The CrackMan's Top Tips on how to convert some baby sitting time into some riding time:

1. Up the Ponstan dosage - at 4am.
2. Trip the burglar alarm when you leave; and then offer the security call-out R100 to look after the kids while you're out
3.  SMS the Malawian garden boy the night before and ask that he come around a bit earlier. Like at 5am.
4.  Wake the kids early and tell them in a rushed and excited voice that this is their lucky day - National Hide and Seek champs! (Be back by 8am)
5.  Put the mattresses and the kids in the back of the bakkie. Drive into the CBD where the rest of your cycling mates are. Revert to point 1.
6.  Put the mattresses into the TV room the night before. Before you leave in the morning, turn on the TV and leave it on the DSTV kids channels. They won't even notice your absence.
7.  Record yourself the night before making moaning and groaning sounds, with the odd fart thrown in. Place on the docking station; leave it playing in the small toilet behind a locked bathroom door - your kids might approach the door every now and again and ask if you're OK - but they will be convinced you're home and get on with getting ready for school. (Optional to leave a bag of dog poo in the bathroom as well...)

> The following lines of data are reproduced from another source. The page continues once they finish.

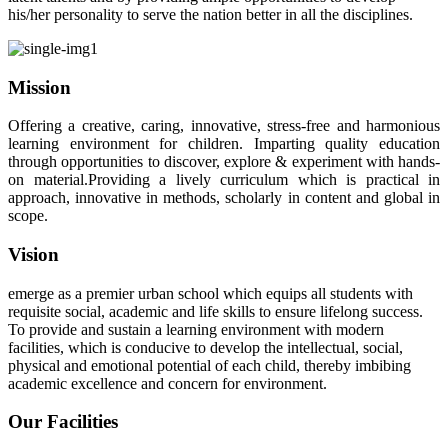
his/her personality to serve the nation better in all the disciplines.
Mission
Offering a creative, caring, innovative, stress-free and harmonious
learning environment for children. Imparting quality education
through opportunities to discover, explore & experiment with hands-
on material.Providing a lively curriculum which is practical in
approach, innovative in methods, scholarly in content and global in
scope.
Vision
emerge as a premier urban school which equips all students with
requisite social, academic and life skills to ensure lifelong success.
To provide and sustain a learning environment with modern
facilities, which is conducive to develop the intellectual, social,
physical and emotional potential of each child, thereby imbibing
academic excellence and concern for environment.
Our Facilities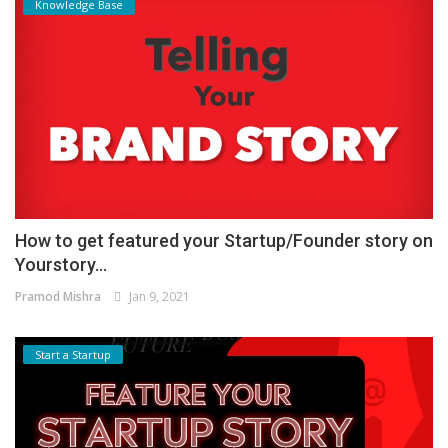
Knowledge Base
How to get featured your Startup/Founder story on
Yourstory...
Pramod Mishra
Jan 9, 2021
Start a Startup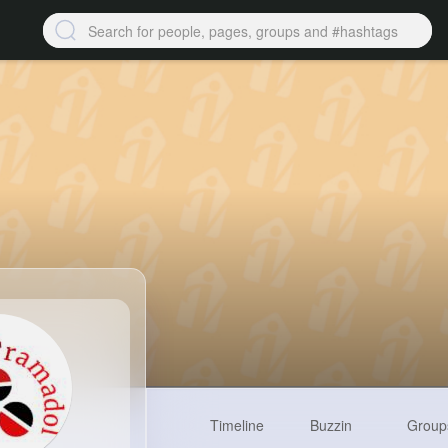
Timeline
Buzzin
Group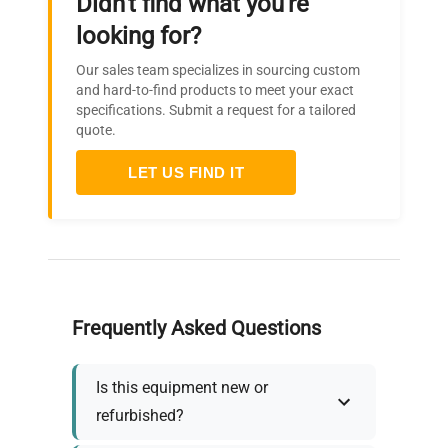
Didn't find what you're
looking for?
Our sales team specializes in sourcing custom
and hard-to-find products to meet your exact
specifications. Submit a request for a tailored
quote.
LET US FIND IT
Frequently Asked Questions
Is this equipment new or
refurbished?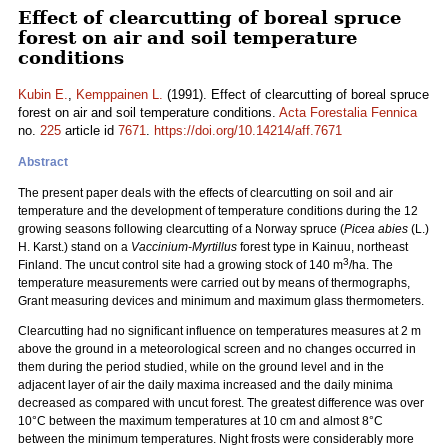
Effect of clearcutting of boreal spruce
forest on air and soil temperature
conditions
Kubin E.
,
Kemppainen L.
(1991). Effect of clearcutting of boreal spruce
forest on air and soil temperature conditions.
Acta Forestalia Fennica
no.
225
article id
7671
.
https://doi.org/10.14214/aff.7671
Abstract
The present paper deals with the effects of clearcutting on soil and air
temperature and the development of temperature conditions during the 12
growing seasons following clearcutting of a Norway spruce (
Picea abies
(L.)
H. Karst.) stand on a
Vaccinium-Myrtillus
forest type in Kainuu, northeast
3
Finland. The uncut control site had a growing stock of 140 m
/ha. The
temperature measurements were carried out by means of thermographs,
Grant measuring devices and minimum and maximum glass thermometers.
Clearcutting had no significant influence on temperatures measures at 2 m
above the ground in a meteorological screen and no changes occurred in
them during the period studied, while on the ground level and in the
adjacent layer of air the daily maxima increased and the daily minima
decreased as compared with uncut forest. The greatest difference was over
10°C between the maximum temperatures at 10 cm and almost 8°C
between the minimum temperatures. Night frosts were considerably more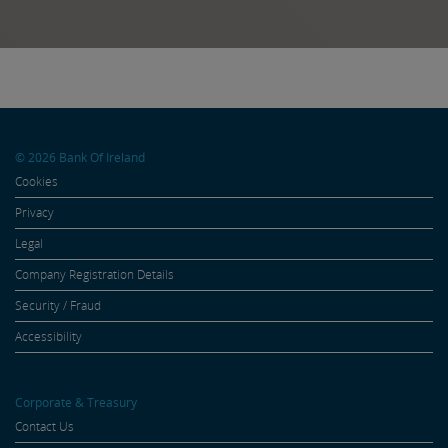
Friday to support […]
© 2026 Bank Of Ireland
Cookies
Privacy
Legal
Company Registration Details
Security / Fraud
Accessibility
Corporate & Treasury
Contact Us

8.  Leave the house quietly and lock everything with no keys in sight. Seriously, what could go wrong? (Leave the strawberry pops and milk out)
9.  The next time a call-centre operator wants to sell you something, get them to show you their persistence by agreeing to a meeting. At your house. At 5am..... (Leave the coffee out and the TV on)
10.  When you hear about your spouses movements, convince her/him that the kids really need to spend some quality time with her parents. The kids love them. They love the kids. Book the tickets that day. Arrange 5 days of cycling with your mates.....
The CrackMan shares some secret tips
Now - how did CrackMan arrange the secret ride? Simple:

Not that we felt like outcasts - but the message was clear....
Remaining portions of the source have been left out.